Students aged 16–19 can study A Levels and specialise in Engineering or Construction.

==Ofsted assessment==
Medway UTC was rated 'inadequate', by the OFSTED judgement published 4 May 2018; it was criticised for low expectations, narrow curriculum and poor results in its specialist subjects.

Ofsted found that: "there is a culture of low expectation across the UTC; current progress in all year groups very weak; poor GCSE and A Level results last year as a result of weak teaching; the curriculum is too narrow; there is no provision for physical education or religious education in the school; behaviour in lessons is poor and sometimes disruptive. These are the consequences of: governors failing to offer sufficient challenge for leaders or training for leaders and teachers to carry out their duties effectively; of significant turbulence in staffing; leaders development plans being not fit for purpose; and failure by teachers to match assessment to the learning needs of pupils with the result that the most able, those with SEN, and the disadvantaged make very poor progress."

==Site==
This UTC is in a £12 million purpose built building, in the Chatham Waters development in the former Chatham Dockyard.
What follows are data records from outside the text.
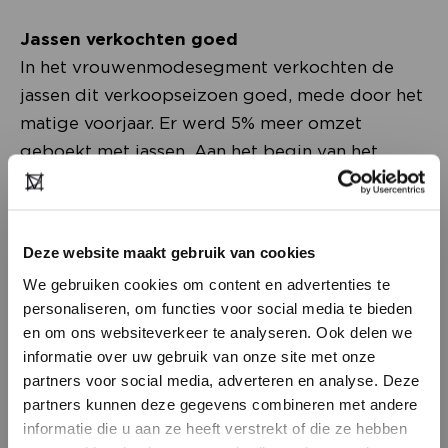
Jassen verkochten goed
In het vrouwenmodesegment verkochten de
jassen dit verkoopseizoen goed, mede door het
matige voorjaar. Er werd 5% meer omzet
geboekt met jassen. Aan het begin van het
seizoen werd voor een waarde van 6% meer
jassen uitgeleverd. Ter vergelijking: in
mannenmode loopt de omzet van jassen juist
Deze website maakt gebruik van cookies
7% achter op vorig jaar. Ook in andere
We gebruiken cookies om content en advertenties te
productgroepen vallen verschillen op. De
personaliseren, om functies voor social media te bieden
broeken verkopen bij beide doelgroepen goed:
en om ons websiteverkeer te analyseren. Ook delen we
bij vrouwen realiseren broeken een gemiddelde
informatie over uw gebruik van onze site met onze
plus van 10%, bij de mannen ligt dit op 15%. De
partners voor social media, adverteren en analyse. Deze
gestegen broekenverkoop gaat bij de mannen
partners kunnen deze gegevens combineren met andere
HEB JE NOG GEEN
informatie die u aan ze heeft verstrekt of die ze hebben
enigszins ten koste van jeans, deze omzet loopt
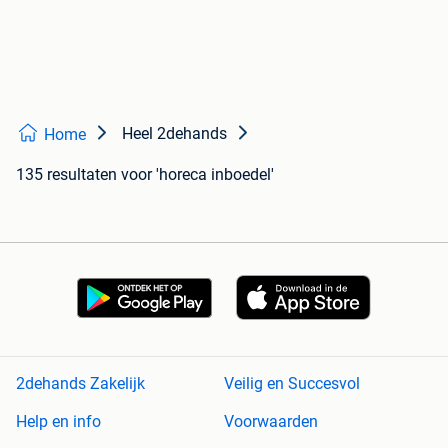
Heel 2dehands
Home
135 resultaten
voor 'horeca inboedel'
2dehands Zakelijk
Veilig en Succesvol
Help en info
Voorwaarden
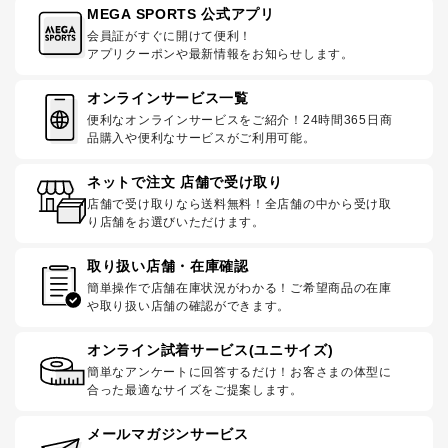
MEGA SPORTS 公式アプリ
会員証がすぐに開けて便利！
アプリクーポンや最新情報をお知らせします。
オンラインサービス一覧
便利なオンラインサービスをご紹介！24時間365日商
品購入や便利なサービスがご利用可能。
ネットで注文 店舗で受け取り
店舗で受け取りなら送料無料！全店舗の中から受け取
り店舗をお選びいただけます。
取り扱い店舗・在庫確認
簡単操作で店舗在庫状況がわかる！ご希望商品の在庫
や取り扱い店舗の確認ができます。
オンライン試着サービス(ユニサイズ)
簡単なアンケートに回答するだけ！お客さまの体型に
合った最適なサイズをご提案します。
メールマガジンサービス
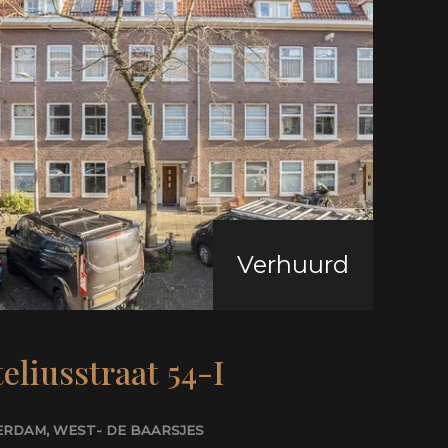
Verhuurd
eliusstraat 54-I
ERDAM
, WEST- DE BAARSJES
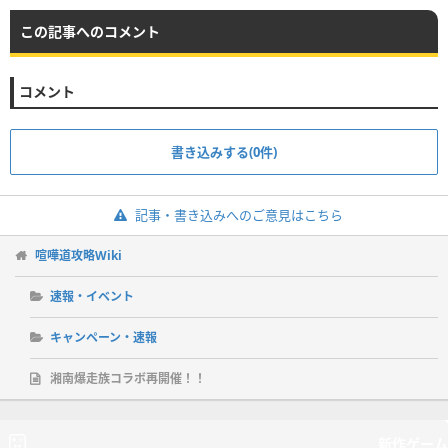
この記事へのコメント
コメント
書き込みする(0件)
記事・書き込みへのご意見はこちら
喧嘩道攻略Wiki
速報・イベント
キャンペーン・速報
湘南爆走族コラボ再開催！！
新作ゲーム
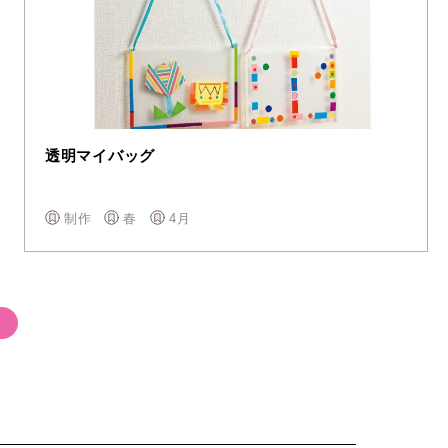
透明マイバッグ
制作
春
4月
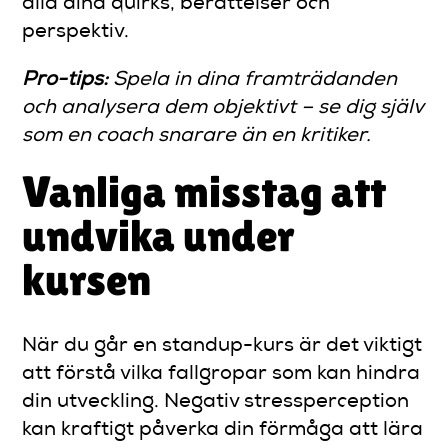
alla dina quirks, berättelser och
perspektiv.
Pro-tips:
Spela in dina framträdanden
och analysera dem objektivt – se dig själv
som en coach snarare än en kritiker.
Vanliga misstag att
undvika under
kursen
När du går en standup-kurs är det viktigt
att förstå vilka fallgropar som kan hindra
din utveckling. Negativ stressperception
kan kraftigt påverka din förmåga att lära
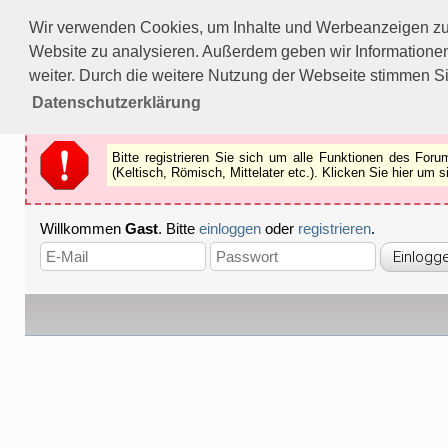
Bitte registrieren Sie sich um alle Funktionen des Forums n
Wir verwenden Cookies, um Inhalte und Werbeanzeigen zu p
Als Gast können Sie z.B.
keine Bilder
betrachten.
Website zu analysieren. Außerdem geben wir Informationen
Registrieren
Schliessen
weiter. Durch die weitere Nutzung der Webseite stimmen S
Datenschutzerklärung
Bitte registrieren Sie sich um alle Funktionen des Fo
(Keltisch, Römisch, Mittelater etc.). Klicken Sie hier um
Willkommen
Gast
. Bitte
einloggen
oder
registrieren
.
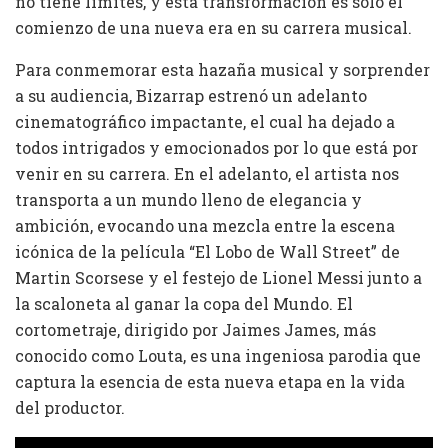
no tiene límites, y esta transformación es solo el
comienzo de una nueva era en su carrera musical.
Para conmemorar esta hazaña musical y sorprender
a su audiencia, Bizarrap estrenó un adelanto
cinematográfico impactante, el cual ha dejado a
todos intrigados y emocionados por lo que está por
venir en su carrera. En el adelanto, el artista nos
transporta a un mundo lleno de elegancia y
ambición, evocando una mezcla entre la escena
icónica de la película “El Lobo de Wall Street” de
Martin Scorsese y el festejo de Lionel Messi junto a
la scaloneta al ganar la copa del Mundo. El
cortometraje, dirigido por Jaimes James, más
conocido como Louta, es una ingeniosa parodia que
captura la esencia de esta nueva etapa en la vida
del productor.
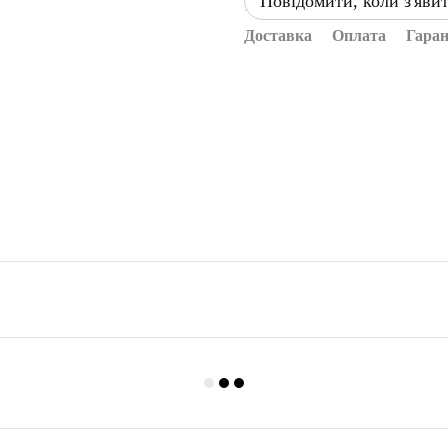
Повідомити, коли з'яви
Доставка
Оплата
Гаран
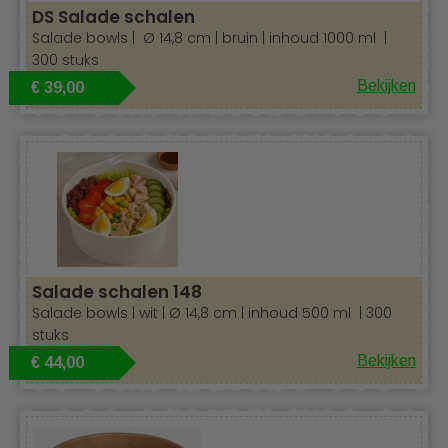
DS Salade schalen
Salade bowls | Ø 14,8 cm | bruin | inhoud 1000 ml |
300 stuks
Bekijken
€ 39,00
Salade schalen 148
Salade bowls | wit | Ø 14,8 cm | inhoud 500 ml | 300
stuks
Bekijken
€ 44,00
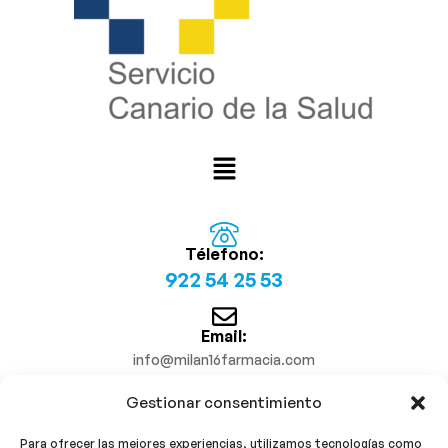
Télefono:
922 54 25 53
Email:
info@milan16farmacia.com
Gestionar consentimiento
¡Síguenos!
Para ofrecer las mejores experiencias, utilizamos tecnologías como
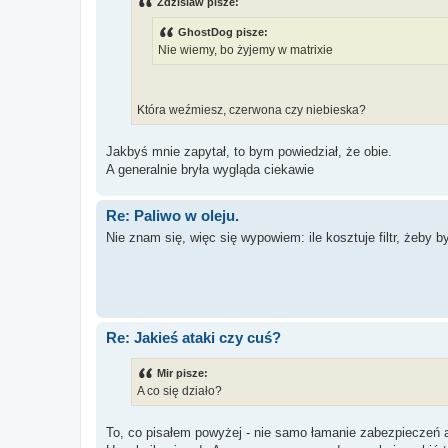
Zdzislaw pisze:
GhostDog pisze:
Nie wiemy, bo żyjemy w matrixie
Która weźmiesz, czerwona czy niebieska?
Jakbyś mnie zapytał, to bym powiedział, że obie.
A generalnie bryła wygląda ciekawie
Re: Paliwo w oleju.
Nie znam się, więc się wypowiem: ile kosztuje filtr, żeby
Re: Jakieś ataki czy cuś?
Mir pisze:
A co się działo?
To, co pisałem powyżej - nie samo łamanie zabezpieczeń a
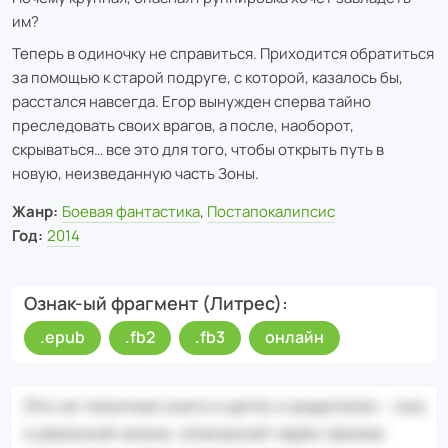
им?
Теперь в одиночку не справиться. Приходится обратиться
за помощью к старой подруге, с которой, казалось бы,
расстался навсегда. Егор вынужден сперва тайно
преследовать своих врагов, а после, наоборот,
скрываться… все это для того, чтобы открыть путь в
новую, неизведанную часть Зоны.
Жанр:
Боевая фантастика
,
Постапокалипсис
Год:
2014
Ознак-ый фрагмент (Литрес)
.epub
.fb2
.fb3
онлайн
Full planning consent was granted by Medway Council in July 2014, and Bowmer and Kirkland, the lead contractor started on site in September 2014, and the building was complete in September 2015. The idea is that disaffected teenagers require a different type of school, one that is focused on a future career. The building is to be designed to look less like a school, and more like the world of work, and create a business-like environment.